Records supplied
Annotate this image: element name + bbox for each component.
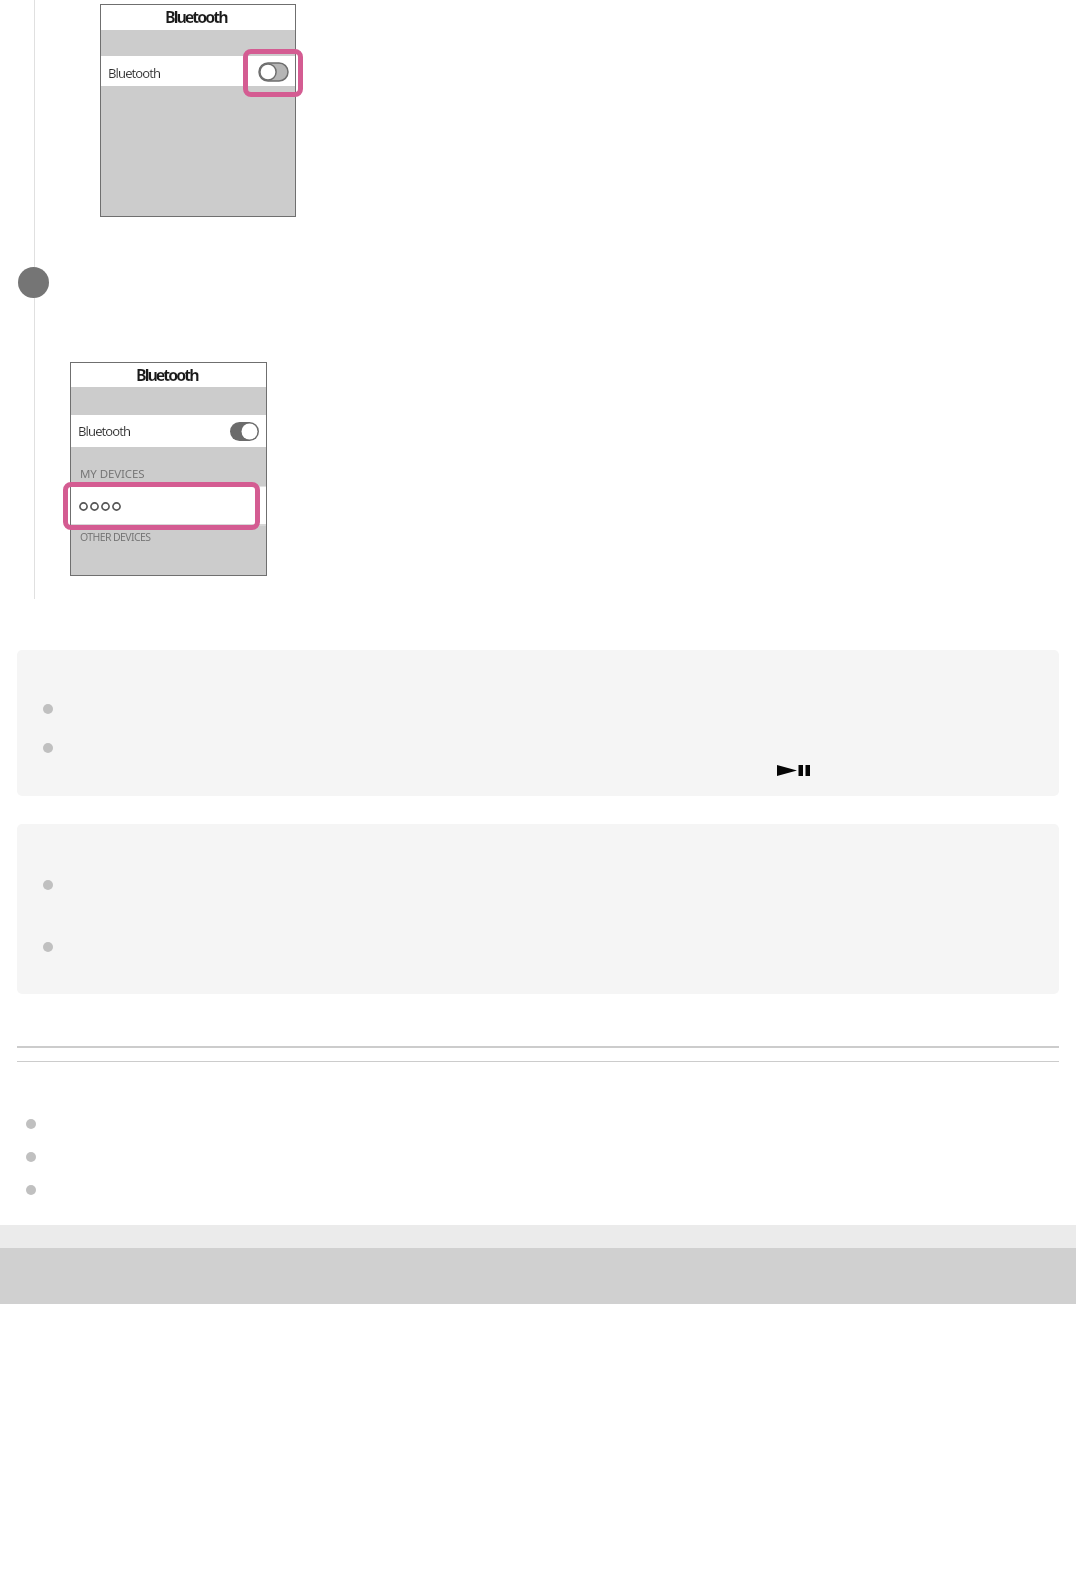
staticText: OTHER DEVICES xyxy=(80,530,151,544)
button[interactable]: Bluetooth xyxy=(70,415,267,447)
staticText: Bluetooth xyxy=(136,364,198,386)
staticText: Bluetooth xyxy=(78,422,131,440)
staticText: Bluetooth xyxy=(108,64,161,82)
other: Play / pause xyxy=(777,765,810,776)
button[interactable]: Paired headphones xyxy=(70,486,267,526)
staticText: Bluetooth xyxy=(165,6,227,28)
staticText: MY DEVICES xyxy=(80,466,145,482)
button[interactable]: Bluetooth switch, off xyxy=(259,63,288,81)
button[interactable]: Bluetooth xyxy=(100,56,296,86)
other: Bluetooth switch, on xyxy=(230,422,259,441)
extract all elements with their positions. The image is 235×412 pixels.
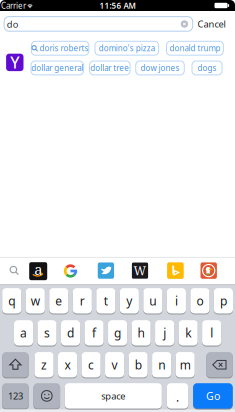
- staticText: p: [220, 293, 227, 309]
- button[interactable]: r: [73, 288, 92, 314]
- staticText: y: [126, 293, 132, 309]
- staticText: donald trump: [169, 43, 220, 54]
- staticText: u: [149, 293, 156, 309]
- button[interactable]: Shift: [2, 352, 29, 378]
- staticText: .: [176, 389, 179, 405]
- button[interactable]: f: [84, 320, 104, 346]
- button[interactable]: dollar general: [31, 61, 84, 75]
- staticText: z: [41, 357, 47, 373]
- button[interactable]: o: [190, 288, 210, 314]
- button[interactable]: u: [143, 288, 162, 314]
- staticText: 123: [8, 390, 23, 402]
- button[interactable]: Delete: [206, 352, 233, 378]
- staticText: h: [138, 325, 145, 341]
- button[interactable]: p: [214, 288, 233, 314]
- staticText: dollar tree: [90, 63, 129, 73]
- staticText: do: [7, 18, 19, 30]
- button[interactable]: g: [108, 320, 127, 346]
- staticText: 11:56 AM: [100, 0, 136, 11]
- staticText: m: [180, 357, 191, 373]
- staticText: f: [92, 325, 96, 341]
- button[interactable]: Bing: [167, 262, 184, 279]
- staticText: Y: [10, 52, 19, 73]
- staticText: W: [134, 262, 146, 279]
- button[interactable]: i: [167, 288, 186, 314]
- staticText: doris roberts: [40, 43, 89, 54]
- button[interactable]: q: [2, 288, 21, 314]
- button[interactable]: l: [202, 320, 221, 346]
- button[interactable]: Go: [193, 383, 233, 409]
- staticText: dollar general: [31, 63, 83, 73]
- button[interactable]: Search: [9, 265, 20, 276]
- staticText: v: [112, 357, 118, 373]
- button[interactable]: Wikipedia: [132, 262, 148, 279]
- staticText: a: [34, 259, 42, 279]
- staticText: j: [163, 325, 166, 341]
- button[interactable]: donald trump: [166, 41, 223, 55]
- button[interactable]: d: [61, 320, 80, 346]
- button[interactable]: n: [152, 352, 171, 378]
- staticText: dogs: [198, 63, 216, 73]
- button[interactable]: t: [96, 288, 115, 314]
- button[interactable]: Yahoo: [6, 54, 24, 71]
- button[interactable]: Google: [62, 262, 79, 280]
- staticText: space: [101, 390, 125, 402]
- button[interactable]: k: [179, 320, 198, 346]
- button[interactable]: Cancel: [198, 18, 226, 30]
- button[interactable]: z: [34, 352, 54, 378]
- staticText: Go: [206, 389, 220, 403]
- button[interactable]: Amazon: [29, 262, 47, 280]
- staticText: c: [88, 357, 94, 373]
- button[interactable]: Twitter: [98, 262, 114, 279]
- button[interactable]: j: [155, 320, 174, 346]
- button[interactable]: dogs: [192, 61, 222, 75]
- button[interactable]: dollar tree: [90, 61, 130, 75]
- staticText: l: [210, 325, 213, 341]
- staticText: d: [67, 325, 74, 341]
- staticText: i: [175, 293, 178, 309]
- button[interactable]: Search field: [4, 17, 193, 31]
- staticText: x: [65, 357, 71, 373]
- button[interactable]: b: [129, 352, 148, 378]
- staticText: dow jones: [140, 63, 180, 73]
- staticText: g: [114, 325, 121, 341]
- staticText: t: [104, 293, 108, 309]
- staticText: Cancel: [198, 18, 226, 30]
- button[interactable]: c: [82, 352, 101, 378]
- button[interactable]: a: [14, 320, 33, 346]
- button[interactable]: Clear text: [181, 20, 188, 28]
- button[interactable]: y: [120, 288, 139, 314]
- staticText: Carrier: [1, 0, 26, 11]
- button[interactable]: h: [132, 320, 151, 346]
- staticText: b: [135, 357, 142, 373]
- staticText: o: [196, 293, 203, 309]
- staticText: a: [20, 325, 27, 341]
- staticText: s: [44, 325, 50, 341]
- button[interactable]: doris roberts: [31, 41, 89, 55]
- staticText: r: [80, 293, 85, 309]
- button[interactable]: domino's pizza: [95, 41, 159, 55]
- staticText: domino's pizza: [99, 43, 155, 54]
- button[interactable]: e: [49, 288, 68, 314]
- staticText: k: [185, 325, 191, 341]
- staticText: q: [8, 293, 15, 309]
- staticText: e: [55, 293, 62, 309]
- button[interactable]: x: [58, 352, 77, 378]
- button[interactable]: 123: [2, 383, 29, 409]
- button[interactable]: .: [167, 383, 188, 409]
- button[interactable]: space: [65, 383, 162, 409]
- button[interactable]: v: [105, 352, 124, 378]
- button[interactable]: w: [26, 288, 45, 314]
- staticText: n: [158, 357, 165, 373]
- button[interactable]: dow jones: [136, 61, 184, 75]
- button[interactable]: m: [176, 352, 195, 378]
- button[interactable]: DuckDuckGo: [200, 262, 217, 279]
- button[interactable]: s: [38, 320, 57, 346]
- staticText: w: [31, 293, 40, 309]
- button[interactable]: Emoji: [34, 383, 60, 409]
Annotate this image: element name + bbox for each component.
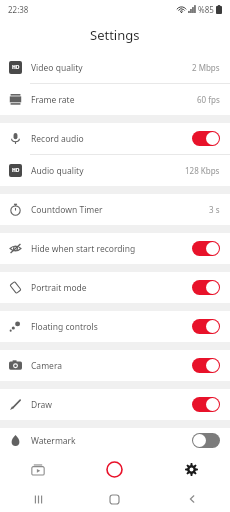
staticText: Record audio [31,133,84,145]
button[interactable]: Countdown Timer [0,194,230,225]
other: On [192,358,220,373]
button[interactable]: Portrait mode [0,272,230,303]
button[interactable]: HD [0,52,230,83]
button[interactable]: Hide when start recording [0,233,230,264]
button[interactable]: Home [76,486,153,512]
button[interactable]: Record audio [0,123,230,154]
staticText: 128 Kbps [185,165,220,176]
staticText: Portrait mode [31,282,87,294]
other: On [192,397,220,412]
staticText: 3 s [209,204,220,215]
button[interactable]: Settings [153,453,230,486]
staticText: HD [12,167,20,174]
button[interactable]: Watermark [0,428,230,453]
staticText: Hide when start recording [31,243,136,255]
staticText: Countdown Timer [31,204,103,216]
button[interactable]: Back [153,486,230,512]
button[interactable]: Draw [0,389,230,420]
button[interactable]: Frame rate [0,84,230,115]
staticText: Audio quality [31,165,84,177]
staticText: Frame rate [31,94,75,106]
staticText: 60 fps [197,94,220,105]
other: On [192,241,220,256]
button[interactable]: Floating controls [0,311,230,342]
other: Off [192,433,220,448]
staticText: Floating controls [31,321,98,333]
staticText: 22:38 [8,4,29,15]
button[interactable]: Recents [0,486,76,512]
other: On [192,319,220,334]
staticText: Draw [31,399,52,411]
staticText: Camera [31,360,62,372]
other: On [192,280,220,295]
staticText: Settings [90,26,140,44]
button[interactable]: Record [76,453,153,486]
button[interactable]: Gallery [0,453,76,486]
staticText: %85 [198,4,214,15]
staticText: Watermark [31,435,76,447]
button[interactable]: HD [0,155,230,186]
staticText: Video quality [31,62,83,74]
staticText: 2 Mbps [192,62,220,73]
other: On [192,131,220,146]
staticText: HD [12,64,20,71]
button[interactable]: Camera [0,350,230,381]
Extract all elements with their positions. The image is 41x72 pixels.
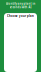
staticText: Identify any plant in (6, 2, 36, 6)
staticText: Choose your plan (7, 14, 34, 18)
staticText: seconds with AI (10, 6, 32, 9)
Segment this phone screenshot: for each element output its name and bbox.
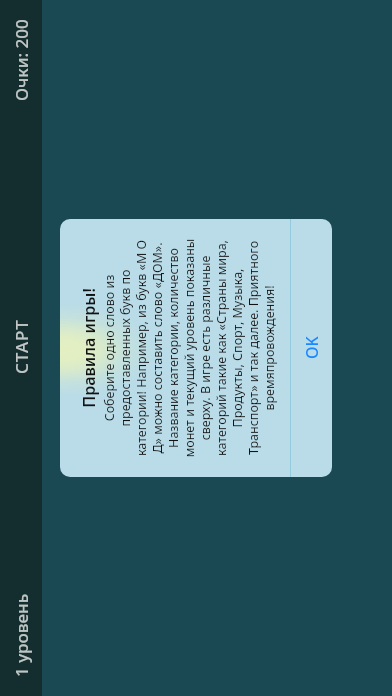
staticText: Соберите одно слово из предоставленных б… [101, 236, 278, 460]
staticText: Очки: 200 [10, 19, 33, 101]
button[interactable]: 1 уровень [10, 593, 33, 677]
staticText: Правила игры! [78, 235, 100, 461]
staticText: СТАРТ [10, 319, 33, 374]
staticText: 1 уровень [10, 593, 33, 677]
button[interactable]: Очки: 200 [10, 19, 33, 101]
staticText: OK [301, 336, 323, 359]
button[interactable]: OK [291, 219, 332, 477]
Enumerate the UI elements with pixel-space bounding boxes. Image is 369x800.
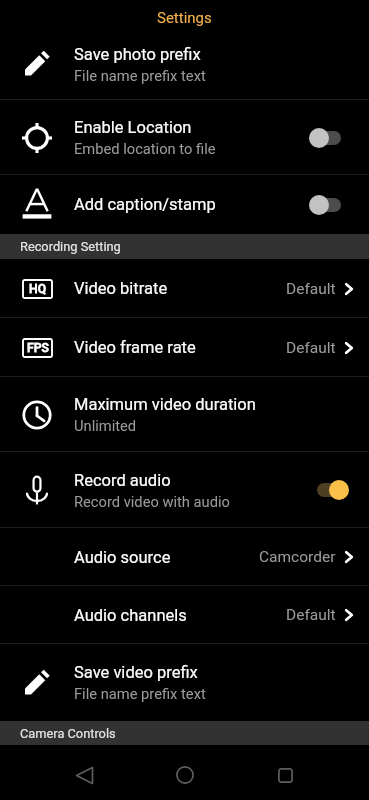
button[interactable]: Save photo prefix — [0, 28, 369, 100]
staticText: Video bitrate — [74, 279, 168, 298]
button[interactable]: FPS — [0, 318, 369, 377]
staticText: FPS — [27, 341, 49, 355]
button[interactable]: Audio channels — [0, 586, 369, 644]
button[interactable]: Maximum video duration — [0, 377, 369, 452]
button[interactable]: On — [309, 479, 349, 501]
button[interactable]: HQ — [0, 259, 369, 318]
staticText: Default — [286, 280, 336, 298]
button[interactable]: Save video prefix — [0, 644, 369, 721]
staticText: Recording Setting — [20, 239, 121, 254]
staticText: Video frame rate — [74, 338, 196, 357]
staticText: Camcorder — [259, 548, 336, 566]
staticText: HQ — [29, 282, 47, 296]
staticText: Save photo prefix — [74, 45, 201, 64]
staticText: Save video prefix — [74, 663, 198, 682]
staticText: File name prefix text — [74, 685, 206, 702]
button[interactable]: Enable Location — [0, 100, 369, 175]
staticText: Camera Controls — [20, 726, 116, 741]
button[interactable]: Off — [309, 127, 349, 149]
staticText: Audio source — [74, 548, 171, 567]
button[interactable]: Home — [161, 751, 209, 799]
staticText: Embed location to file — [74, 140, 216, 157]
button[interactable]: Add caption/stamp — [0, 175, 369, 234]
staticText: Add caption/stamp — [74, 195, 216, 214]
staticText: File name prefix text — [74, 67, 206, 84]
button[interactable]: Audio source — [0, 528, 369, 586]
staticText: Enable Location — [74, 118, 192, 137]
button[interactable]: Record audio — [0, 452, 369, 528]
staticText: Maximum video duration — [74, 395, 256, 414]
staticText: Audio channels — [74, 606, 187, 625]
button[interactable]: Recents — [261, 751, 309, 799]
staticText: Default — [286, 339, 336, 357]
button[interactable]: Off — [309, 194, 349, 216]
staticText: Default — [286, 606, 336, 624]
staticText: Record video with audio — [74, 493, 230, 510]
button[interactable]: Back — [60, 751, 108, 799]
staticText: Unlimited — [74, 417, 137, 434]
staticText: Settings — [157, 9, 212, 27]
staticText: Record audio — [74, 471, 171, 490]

Problem to work on
The lines you need are those containing "name"; find them in the records and copy them.

Output below
Annotate this image: element name + bbox for each component.
Annotate this image: element name + bbox for each component.
Segment this phone screenshot: for each element output its name and bbox.
staticText: File name prefix text — [74, 685, 206, 702]
staticText: File name prefix text — [74, 67, 206, 84]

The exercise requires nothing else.